Its dual nature as a material and intellectual product distinguishes cuisine as a cultural and artistic product. The element that distinguishes cuisine from other cultural products similarly divided between the material and the intellectual is the utter insistence upon that materiality. Consequently, the intellectualization of culinary discourse necessarily confronts the limits of the material. However much cuisine has to get out of the kitchen to circulate in society, its place, still and all, is in that same kitchen. The comprehensive culinary space of the larger society cannot afford to lose contact with the originating culinary place. Cuisine cannot live by food alone, and neither can it live only by words.

This dependence of the primary cultural product on a secondary intellectual discourse situates cuisine at the opposite end of the production-criticism spectrum from literature, where the original literary work and the critical interpretation make use of the same medium—language. In this respect, cuisine belongs with the performative arts, and as for other such arts, the social survival of the culinary performance depends on words. Recipes make it possible to reproduce the original, or a reasonable approximation thereof. On this continuum, the plastic arts lie somewhere between the literary and the performing arts because although there is a disjuncture between the medium of creation-production and the idiom of criticism, there is a palpable, more or less permanent product. In a paradigm of what cooking is all about, culinary discourse transforms the material into the intellectual, the imaginative, the symbolic, and the aesthetic. This encompassing rhetoric has much to do with shaping the larger culture that envelops every cuisine.
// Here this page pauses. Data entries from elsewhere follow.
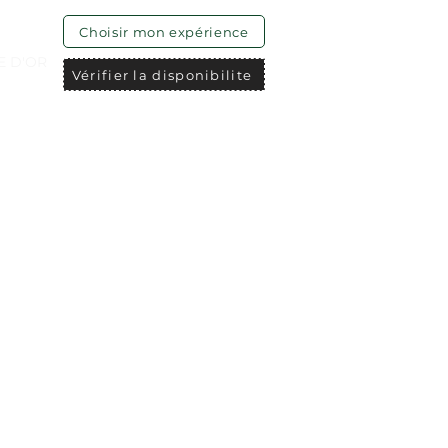
Choisir mon expérience
E D'OR
Vérifier la disponibilite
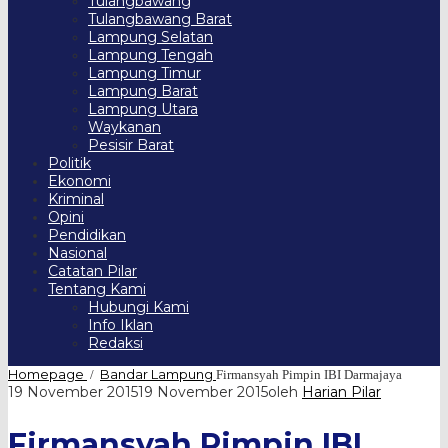
Tulangbawang
Tulangbawang Barat
Lampung Selatan
Lampung Tengah
Lampung Timur
Lampung Barat
Lampung Utara
Waykanan
Pesisir Barat
Politik
Ekonomi
Kriminal
Opini
Pendidikan
Nasional
Catatan Pilar
Tentang Kami
Hubungi Kami
Info Iklan
Redaksi
Homepage
Bandar Lampung
/
Firmansyah Pimpin IBI Darmajaya
19 November 2015
19 November 2015
oleh
Harian Pilar
Firmansyah Pimpin IBI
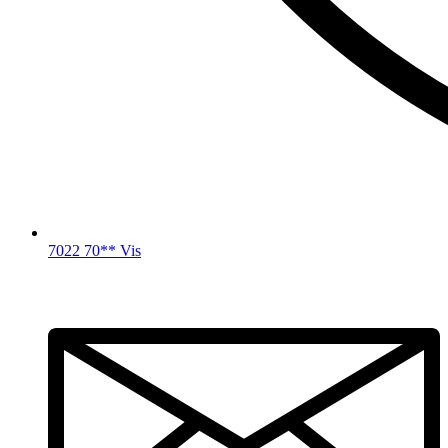
7022 70** Vis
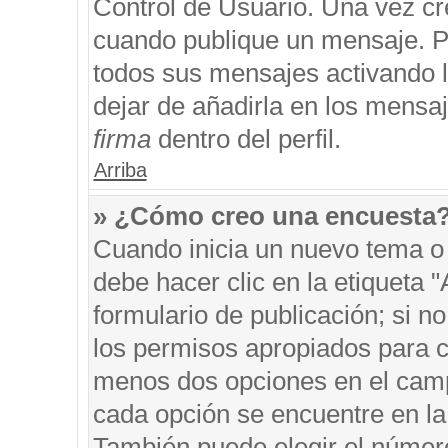
Control de Usuario. Una vez cr
cuando publique un mensaje. P
todos sus mensajes activando la
dejar de añadirla en los mensa
firma
dentro del perfil.
Arriba
» ¿Cómo creo una encuesta
Cuando inicia un nuevo tema o 
debe hacer clic en la etiqueta 
formulario de publicación; si no
los permisos apropiados para cr
menos dos opciones en el cam
cada opción se encuentre en la 
También puede elegir el númer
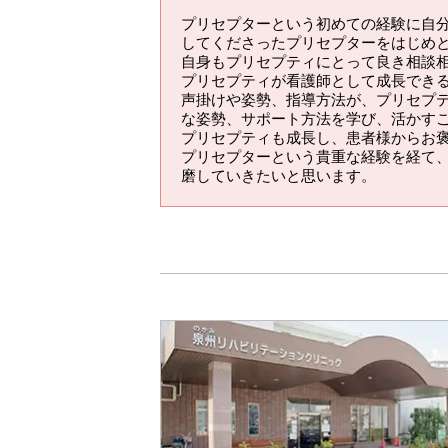
プリセプターという初めての経験に自
してくださったプリセプターをはじめ
自身もプリセプティにとって良き相談
プリセプティが看護師として成長でき
声掛けや姿勢、指導方法が、プリセプ
な姿勢、サポート方法を学び、活かす
プリセプティも成長し、患者様からお
プリセプターという貴重な経験を経て
磨していきたいと思います。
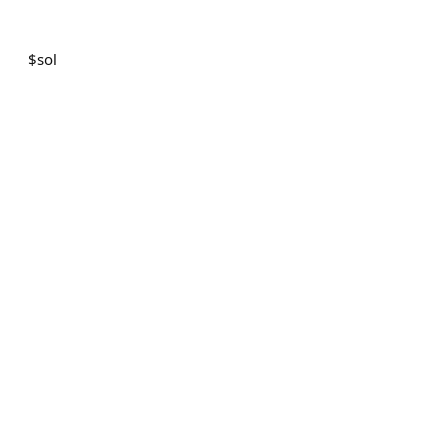
$
sol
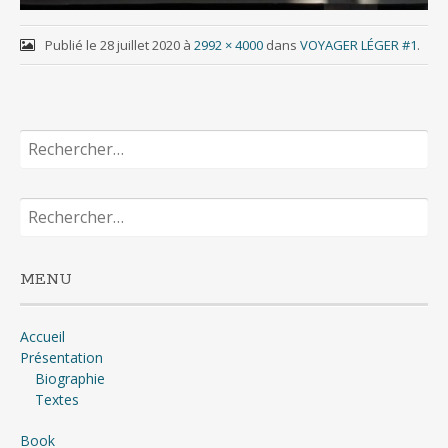
Publié le
28 juillet 2020
à
2992 × 4000
dans
VOYAGER LÉGER #1
.
Rechercher :
Rechercher :
MENU
Accueil
Présentation
Biographie
Textes
Book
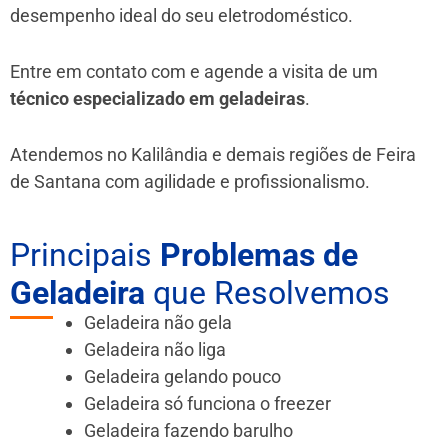
desempenho ideal do seu eletrodoméstico.
Entre em contato com e agende a visita de um
técnico especializado em geladeiras
.
Atendemos no Kalilândia e demais regiões de Feira
de Santana
com agilidade e profissionalismo.
Principais
Problemas de
Geladeira
que Resolvemos
Geladeira não gela
Geladeira não liga
Geladeira gelando pouco
Geladeira só funciona o freezer
Geladeira fazendo barulho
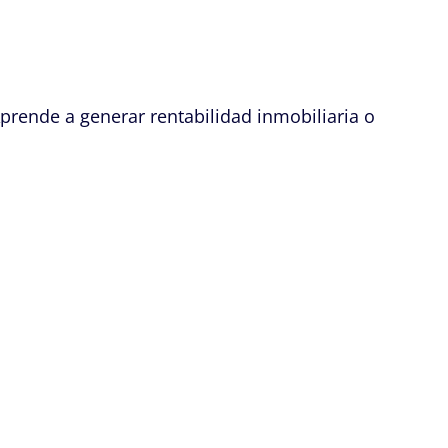
Aprende a generar rentabilidad inmobiliaria o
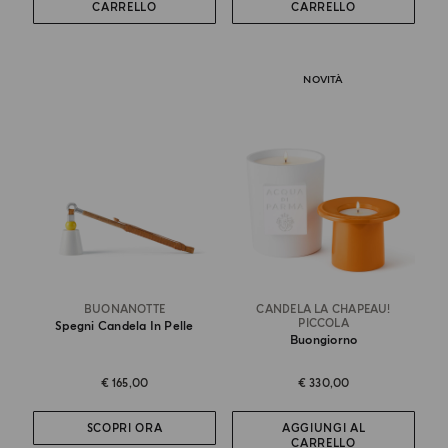
CARRELLO
CARRELLO
NOVITÀ
BUONANOTTE
CANDELA LA CHAPEAU!
PICCOLA
Spegni Candela In Pelle
Buongiorno
€ 165,00
€ 330,00
SCOPRI ORA
AGGIUNGI AL
CARRELLO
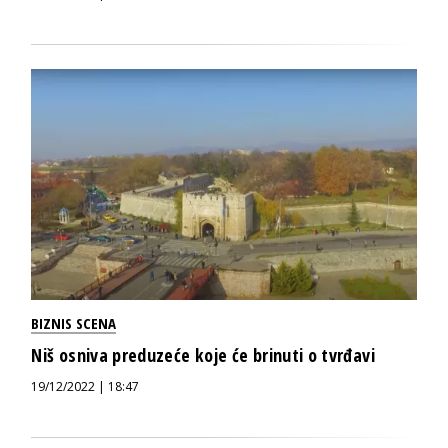
BIZNIS SCENA
Niš osniva preduzeće koje će brinuti o tvrđavi
19/12/2022 | 18:47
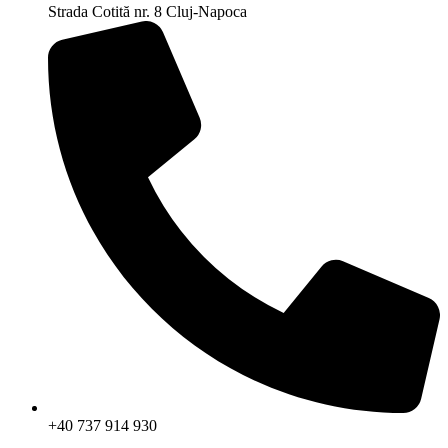
Strada Cotită nr. 8 Cluj-Napoca
+40 737 914 930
There are probably as many ways to talk about food and cuisine as there are to cook and eat. Whatever the definitions invoked, one cannot fail to be struck by how many of them come in pairs. Rather as if any given culinary mode must be thought of as what it is not as much as what it actually is, each term works off one or more contraries. So we talk about cuisine as fancy or plain, creative or routine, daily grub or festive fare. Regular rhetorical skirmishes these days pit organic foodstuffs against industrialized dishes; homemade dishes against store-bought, canned, or frozen; local, “authentic” products against exotica; oral against written culinary traditions. Then, the charismatic authority of the (customarily and most frequently still male) chef, reinforced by a plethora of military metaphors, sets up against the domestic authority of the (archetypically female) cook, dominated by comforting images of nurturing and the home. Thus, home cooking can be either a term of limitation or an advertisement of authenticity, between the mundane evening supper and the roadside sign enticing the weary traveler to the comforts of home. Plainly, the categories of cuisine are themselves highly heterogeneous. Some refer to the sources or the food served, some to the sites of consumption, others to the occasion, and still others to the producers or consumers. Virtually all of these differences can be traced to the fundamental opposition between cooking (or cookery), with its German roots, and cuisine, with its French flair. The material transformation of food into a culinary product parallels its intellectual mutation into the kind of culinary discourse that we call cuisine. For the latter, even though the imported term entered the English language in the fifteenth century, it retains a certain air of otherness, of distance from familiar indigenous foodways.1 Whereas the practice of cooking supplies a basic template for material transformation, cuisine codifies that practice. The intellectual and cultural metamorphosis of cuisine takes food beyond the strictly culinary and the patently instrumental. Cooking gives us food for thought; cuisine offers thoughts for food. The larger question turns on the relationship between these two kinds of culinary connections. Where does the dividing line fall? Or are we instead dealing with a continuum rather than a dichotomy?